講演情報

[1Yin-A-49]Tensor Brain: Structured Probabilistic Modeling for Neural Population Activity with Tensor Networks

〇Yunyu Huang1, Fujia Wu1, Dairui Chen1, Xiaowei Gu4, Zhe Sun2,3, Chao LI2 (1. Graduate School of Health Data Science, Juntendo University, 2. Faculty of Health Data Science, Juntendo University, 3. Graduate School of Medicine, Juntendo University, 4. RIKEN Center for Brain Science)

キーワード:

Probabilistic modeling、Generative models、Tensor networks、Neural population activity、Time-series modeling

Probabilistic modeling of neural population activity requires representing the high-dimensional joint distribution of coordinated spike trains across neurons and time. However, the combinatorial growth of the joint state space makes direct modeling computationally intractable. We propose Tensor Brain (TB), a tensor-network-based probabilistic framework that factorizes the full joint distribution into structured tensor contractions. TB enables scalable joint modeling without introducing latent variables and supports exact likelihood evaluation.
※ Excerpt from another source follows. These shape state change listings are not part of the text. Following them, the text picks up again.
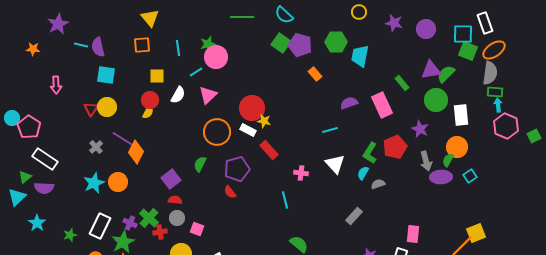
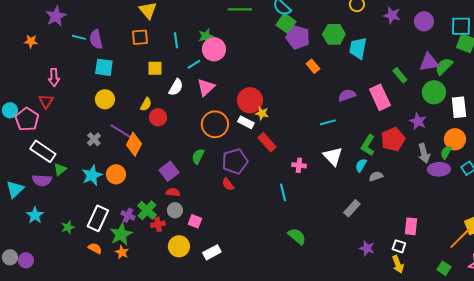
green square: (281, 43) -> (286, 23), moved
red circle: (150, 100) -> (158, 117), moved
red triangle: (91, 109) -> (46, 101), moved
green triangle: (25, 177) -> (60, 169), moved

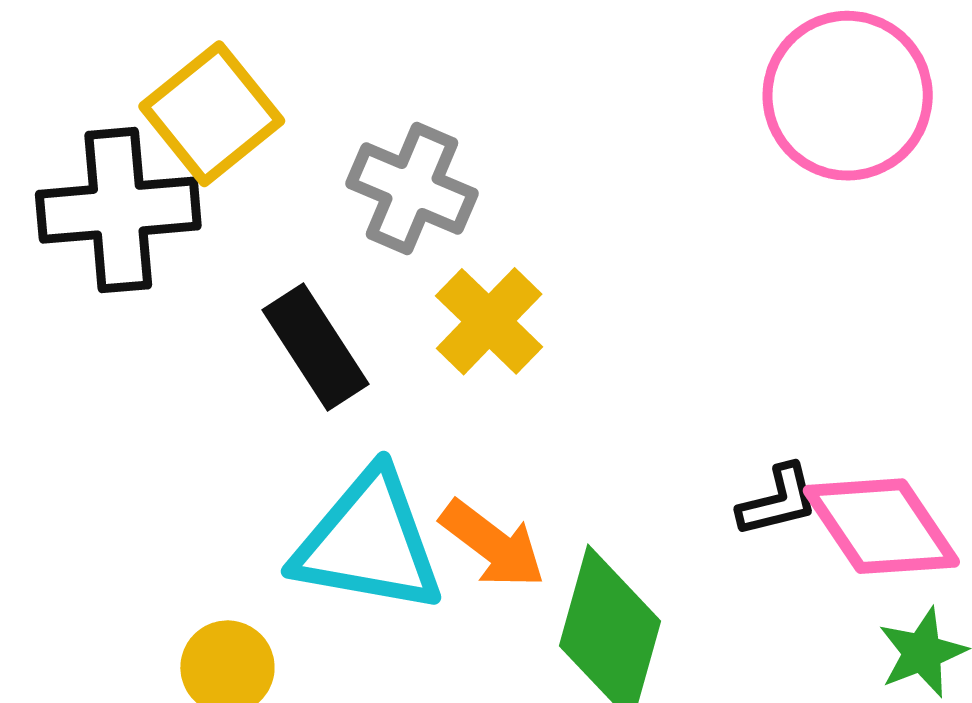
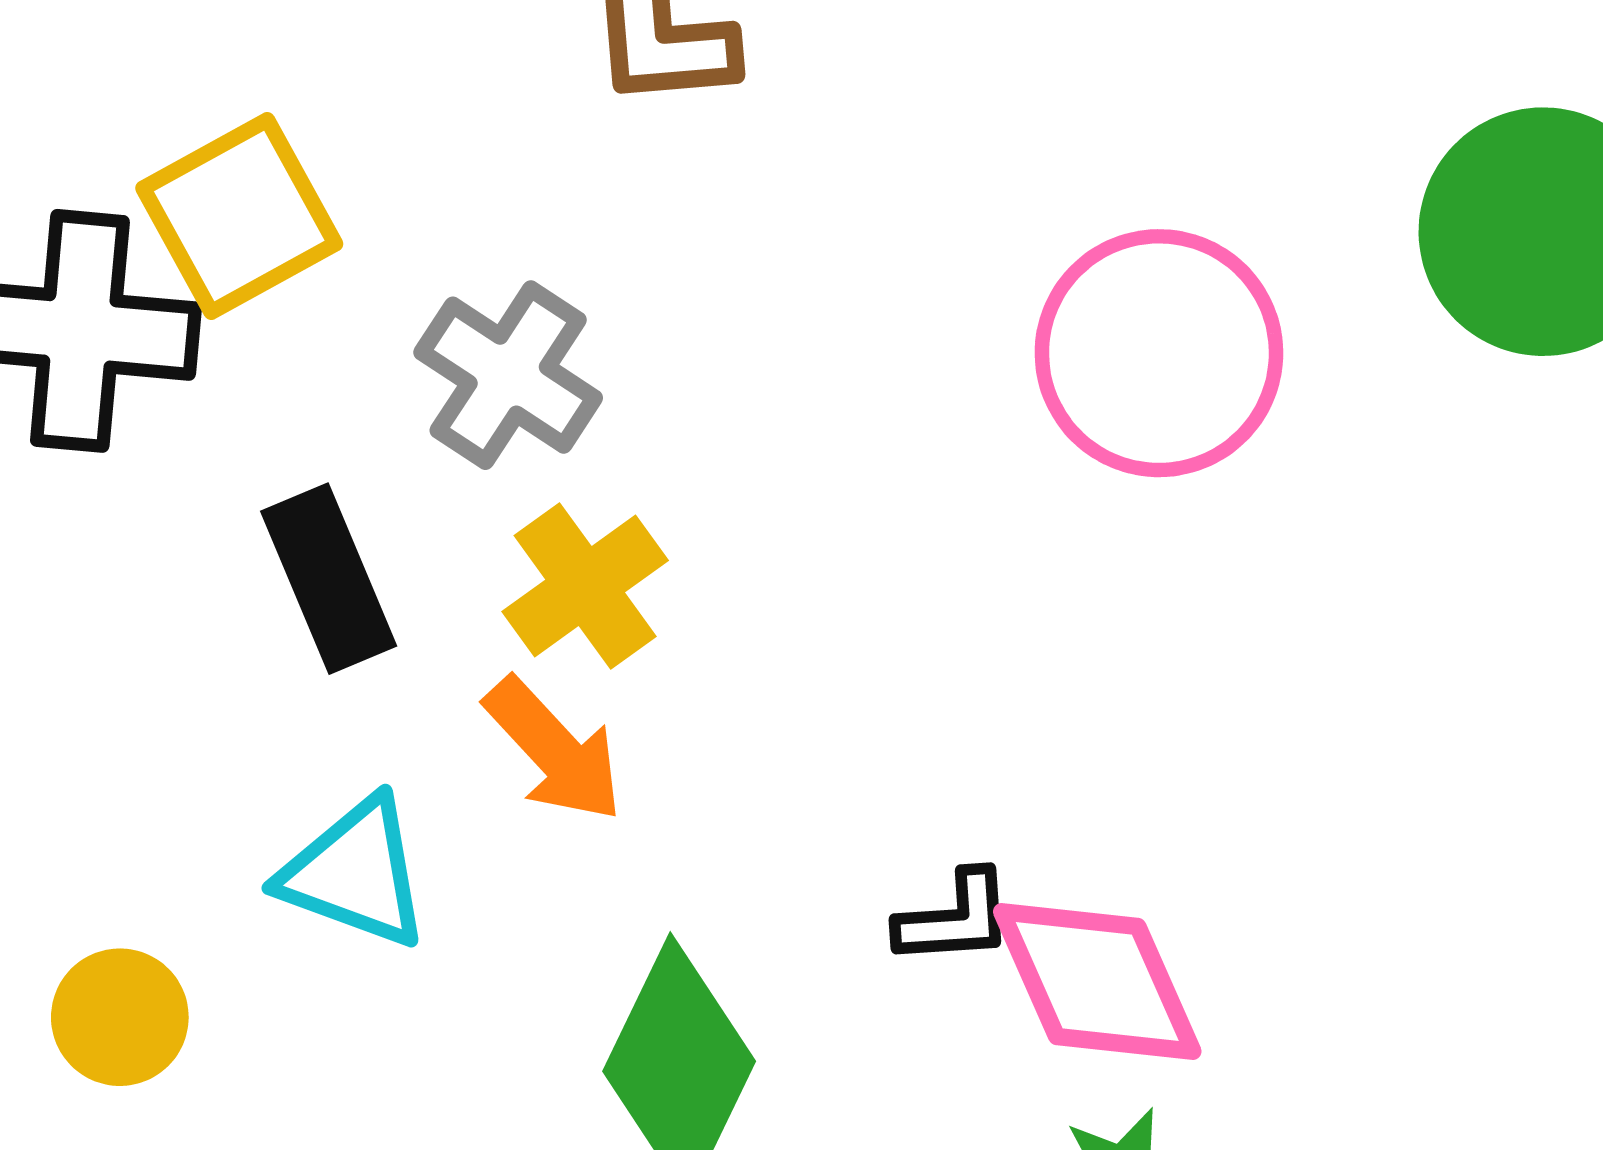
cyan triangle: (369, 542) -> (355, 873), size x0.7
orange arrow: (493, 544) -> (554, 750), moved

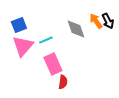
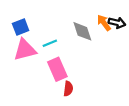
black arrow: (108, 21) -> (117, 23), turned -49
pink triangle: (23, 46) -> (25, 50), turned 35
To ensure numerical stability in long tensor contractions, we derive a scaled contraction scheme and optimize core tensors under unitary constraints on the Stiefel manifold. Experiments on synthetic data, calcium imaging recordings, and the MC_Maze dataset show that TB accurately captures spike-count statistics, pairwise correlations, and temporal dependencies. These results demonstrate that TB provides a scalable and principled framework for modeling large-scale neural population activity.